Porque en este abordaje de retos y oportunidades es donde, a menudo, se puede marcar la diferencia. “Hay que mirar a las oportunidades y no solo a los riegos; pesimistas, apártense”, proclama el presidente de la Generalitat, Salvador Illa, como máxima. Pero, al igual que debe apartarse el pesimismo, “tampoco hay lugar para la autocomplacencia”.
“El optimismo mal entendido cierra lo ojos ante los retos, y eso es peligroso”, y más en un contexto de incertidumbre internacional. Y es que, como destaca el director general de Análisis y Prospectiva Económica, David Lizoain, “la economía catala se encuentra en un buen momento, pero podría ser de otro modo; la buena situación se produce pese al contexto externo, y gracias a la demanda interna”.
Así, pese a un 2025 marcado por aranceles y conflictos internacionales —y un 2026 que sigue la misma estela—, la economía catalana creció un 2,7% en 2025, “casi el doble que la media de la zona euro” (1,4%).
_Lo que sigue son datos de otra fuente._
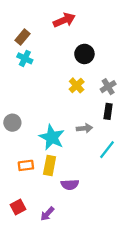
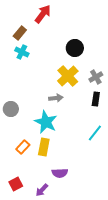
red arrow: (64, 20) -> (43, 14), moved, turned -30
yellow cross: (77, 85) -> (68, 76), size x1.5
gray arrow: (84, 128) -> (56, 98), moved
orange rectangle: (26, 165) -> (23, 147), turned -40
purple semicircle: (70, 185) -> (60, 173), moved

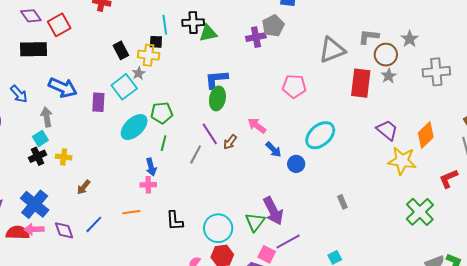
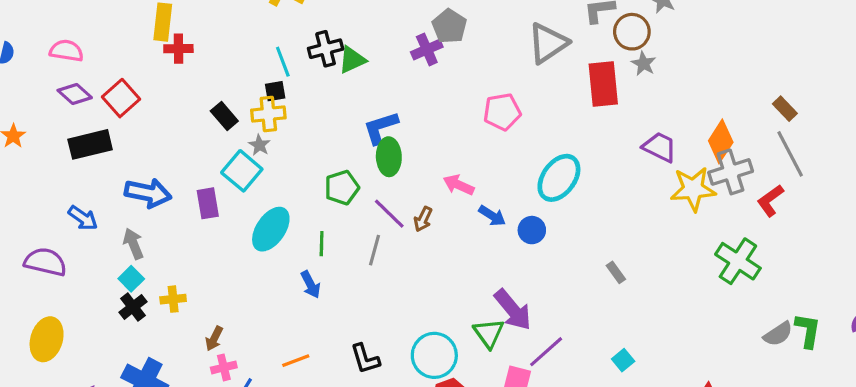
gray cross: (436, 72) -> (731, 172), moved
green pentagon: (162, 113) -> (342, 188), moved
pink cross: (148, 185) -> (224, 367), moved

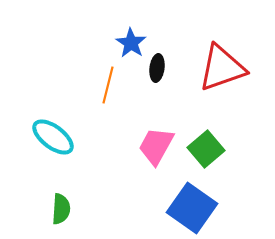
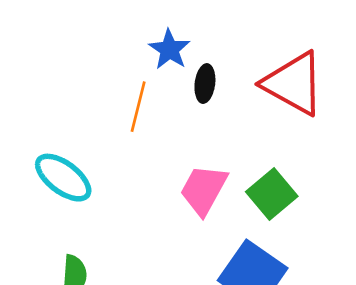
red triangle: (222, 68) -> (294, 84), turned 48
También la media del PIB por capita se sitúa por encima de la media europea, y la tasa de paro es la más baja de las últimas décadas.
Todo esto se produce en un momento en que la economía catalana percibe señales de fondo hacia una transición —todavía incipiente— hacia un “mejor modelo productivo”, con puestos de trabajo en sectores con valor añadido. Pero estas señales no están exentas de retos, como los que cita el el decano de estudios de Derecho y Ciencia Política de la UOC y miembro del Consejo Asesor de la Productividad y Liderazgo Económico de Catalunya, Ignasi Beltran de Heredia: “Los retos que tenemos por delante son de una gran complejidad”.
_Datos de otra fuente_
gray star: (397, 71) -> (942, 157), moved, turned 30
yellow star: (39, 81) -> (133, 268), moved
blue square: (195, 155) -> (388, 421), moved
“Algunos los conocemos desde hace tiempo, como el envejecimiento de la población o el acceso de los jóvenes al mercado laboral, y otros han emergido los últimos años, como el cambio climático y la IA”, destaca el también catedrático de derecho del trabajo y de la seguridad social, que cita otro reto: el de la igualdad entre mujeres y hombres en el mercado laboral. La doctora en Economía y miembro del mismo consejo, Jennifer Ruiz-Valenzuela, ha incidido en la importancia de que las muejeres participen en el mercado laboral con igualdad de condiciones y oportunidades, y ha destacado que “el problema no es tanto de desigualdad entre hombres y mujeres, sino con lo que ocurre cuando llegan los hijos”.
Todos estos retos y la forma en que abordan condicionan la competitividad y la productividad de Catalunya y, por lo tanto, su economía, y su capacidad de redistribuirla. Ante estos retos en favor de la productividad, la consellera de Economia, Alícia Romero, plantea una receta, con tres ingredientes; el talento, la innovación y ampliar el tamaño de las empresas.
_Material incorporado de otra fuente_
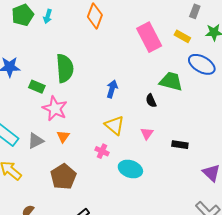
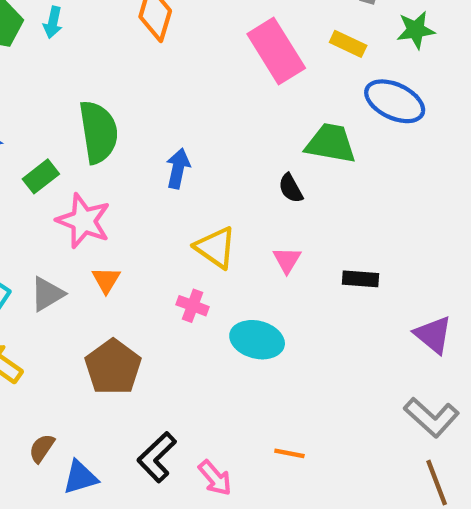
green rectangle: (37, 87) -> (41, 176), turned -56
blue arrow: (112, 89) -> (178, 168), moved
"El talento es el elemento más importante para que una empresa funcione y para que la productividad aumente", ha enfatizado. La innovación también juega un papel crucial, motivo por el que el Govern ha articulado una nueva estrategia para potenciarla con más ayudas y, sobre todo, con un sistema más coordinado y conectado que mejore la transferencia de conocimiento hasta el mercado. "Para ser más productivos, es imprescindible que seamos más innovadores". Y aquí es relevante también el tercer ingrediente: la dimensión empresarial. Y es que el 90% de las empresas catalanas tienen menos de diez trabajadores, cuando una mayor dimensión facilita avanzar en ámbitos como la innovación, la exportación y la internacionalización.
Son tres elementos capaces de multiplicar la productividad y la competitividad, y de elevar el nivel de la economía catalana y de su PIB. Sin embargo, como ha destacado Lizoain, “no se puede reducir toda la economía al PIB, ni reducir todo el país entero a la economía; el funcionamiento correcto de la economía es una condición necesaria, pero no suficiente, para dar respuesta a los retos que tenemos por delante”. Y es que la buena situación de la economía debe traducirse en una “prosperidad compartida”, en un modelo de redistribución de la riqueza que Illa ha puesto en valor, también a través de los presupuestos catalanes. “Conseguir que la prosperidad que genera Catalunya sea comportida es tanto un impertativo moral como algo necesario para el funcionamiento de la economía”, ha destacado el presidente, que ha ido más allá: “El modelo de prosperidad compartida de Catalunya no estará a la venta por unas décimas de PIB”.